Problem statement ->
Find every line in the records that holds the string "DTIM". Copy each one.

_ _ _

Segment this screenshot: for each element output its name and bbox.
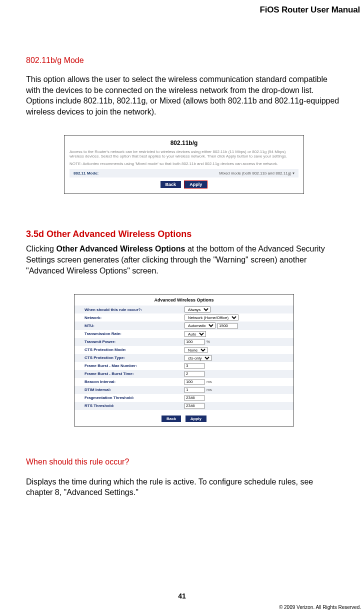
option-control: ms	[184, 387, 284, 393]
mode-value[interactable]: Mixed mode (both 802.11b and 802.11g) ▾	[219, 171, 294, 176]
option-label: Transmit Power:	[84, 340, 184, 344]
page-header: FiOS Router User Manual	[260, 5, 360, 15]
option-control: Auto	[184, 331, 284, 337]
option-control	[184, 395, 284, 401]
option-label: Frame Burst - Max Number:	[84, 364, 184, 368]
option-input[interactable]	[184, 387, 204, 393]
option-control: Automatic	[184, 322, 284, 329]
option-select[interactable]: Automatic	[184, 322, 216, 328]
option-row: Frame Burst - Max Number:	[74, 362, 294, 370]
option-label: Beacon Interval:	[84, 380, 184, 384]
option-input[interactable]	[184, 395, 204, 401]
option-select[interactable]: Always	[184, 306, 210, 312]
option-row: Transmission Rate:Auto	[74, 330, 294, 338]
back-button[interactable]: Back	[162, 416, 181, 422]
panel-description: Access to the Router's network can be re…	[70, 150, 298, 158]
option-label: Fragmentation Threshold:	[84, 396, 184, 400]
apply-button[interactable]: Apply	[184, 180, 208, 188]
option-label: Transmission Rate:	[84, 332, 184, 336]
option-label: CTS Protection Mode:	[84, 348, 184, 352]
back-button[interactable]: Back	[160, 181, 182, 188]
paragraph-rule-occur: Displays the time during which the rule …	[26, 476, 342, 498]
panel-title: 802.11b/g	[70, 140, 298, 146]
option-row: Beacon Interval:ms	[74, 378, 294, 386]
option-select[interactable]: Auto	[184, 331, 206, 337]
p-pre: Clicking	[26, 244, 56, 253]
option-row: Frame Burst - Burst Time:	[74, 370, 294, 378]
option-unit: %	[206, 340, 210, 344]
option-control: Always	[184, 306, 284, 312]
option-label: When should this rule occur?:	[84, 308, 184, 312]
option-row: RTS Threshold:	[74, 402, 294, 410]
option-input[interactable]	[184, 379, 204, 385]
option-select[interactable]: cts-only	[184, 355, 212, 361]
page-number: 41	[0, 592, 364, 600]
option-control: cts-only	[184, 355, 284, 361]
option-control: None	[184, 347, 284, 353]
page-content: 802.11b/g Mode This option allows the us…	[26, 56, 342, 501]
option-control: ms	[184, 379, 284, 385]
option-unit: ms	[206, 380, 212, 384]
option-input[interactable]	[184, 403, 204, 409]
option-row: DTIM Interval:ms	[74, 386, 294, 394]
option-row: CTS Protection Mode:None	[74, 346, 294, 354]
p-bold: Other Advanced Wireless Options	[56, 244, 185, 253]
option-label: DTIM Interval:	[84, 388, 184, 392]
figure-advanced-wireless-panel: Advanced Wireless Options When should th…	[74, 294, 294, 426]
option-input[interactable]	[218, 323, 238, 329]
option-row: When should this rule occur?:Always	[74, 306, 294, 314]
section-heading-80211bg-mode: 802.11b/g Mode	[26, 56, 342, 65]
option-select[interactable]: None	[184, 347, 208, 353]
section-heading-other-advanced: 3.5d Other Advanced Wireless Options	[26, 229, 342, 240]
option-control: %	[184, 339, 284, 345]
option-label: RTS Threshold:	[84, 404, 184, 408]
option-select[interactable]: Network (Home/Office)	[184, 314, 238, 320]
section-heading-rule-occur: When should this rule occur?	[26, 458, 342, 466]
option-unit: ms	[206, 388, 212, 392]
option-row: CTS Protection Type:cts-only	[74, 354, 294, 362]
option-row: Transmit Power:%	[74, 338, 294, 346]
option-control	[184, 371, 284, 377]
figure-80211bg-panel: 802.11b/g Access to the Router's network…	[64, 135, 304, 194]
option-control	[184, 403, 284, 409]
copyright: © 2009 Verizon. All Rights Reserved.	[279, 604, 361, 610]
option-label: Network:	[84, 316, 184, 320]
option-input[interactable]	[184, 371, 204, 377]
option-label: MTU:	[84, 324, 184, 328]
option-input[interactable]	[184, 363, 204, 369]
option-label: CTS Protection Type:	[84, 356, 184, 360]
panel2-title: Advanced Wireless Options	[74, 298, 294, 302]
panel-note: NOTE: Actiontec recommends using 'Mixed …	[70, 162, 298, 166]
option-label: Frame Burst - Burst Time:	[84, 372, 184, 376]
option-control	[184, 363, 284, 369]
paragraph-80211bg-desc: This option allows the user to select th…	[26, 74, 342, 117]
apply-button[interactable]: Apply	[186, 416, 206, 422]
option-row: Fragmentation Threshold:	[74, 394, 294, 402]
option-input[interactable]	[184, 339, 204, 345]
paragraph-other-advanced: Clicking Other Advanced Wireless Options…	[26, 244, 342, 276]
mode-row: 802.11 Mode: Mixed mode (both 802.11b an…	[70, 169, 298, 178]
mode-label: 802.11 Mode:	[74, 171, 98, 176]
option-control: Network (Home/Office)	[184, 314, 284, 320]
option-row: Network:Network (Home/Office)	[74, 314, 294, 322]
option-row: MTU:Automatic	[74, 322, 294, 330]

_ _ _

Answer to this task ->
option-row: DTIM Interval:ms	[74, 386, 294, 394]
option-label: DTIM Interval:	[84, 388, 184, 392]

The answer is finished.